* Record set:
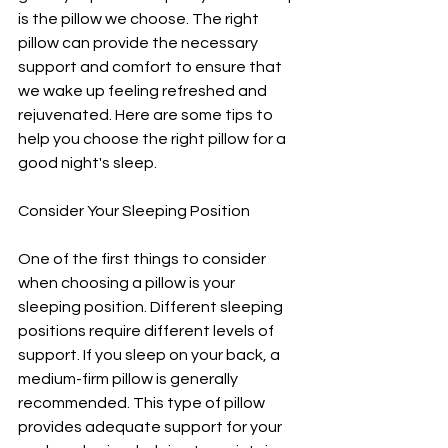
is the pillow we choose. The right 
pillow can provide the necessary 
support and comfort to ensure that 
we wake up feeling refreshed and 
rejuvenated. Here are some tips to 
help you choose the right pillow for a 
good night's sleep.
Consider Your Sleeping Position
One of the first things to consider 
when choosing a pillow is your 
sleeping position. Different sleeping 
positions require different levels of 
support. If you sleep on your back, a 
medium-firm pillow is generally 
recommended. This type of pillow 
provides adequate support for your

* What is needed: Copy out all lines above holding "support".

* Output for this exercise:
support and comfort to ensure that 
support. If you sleep on your back, a 
provides adequate support for your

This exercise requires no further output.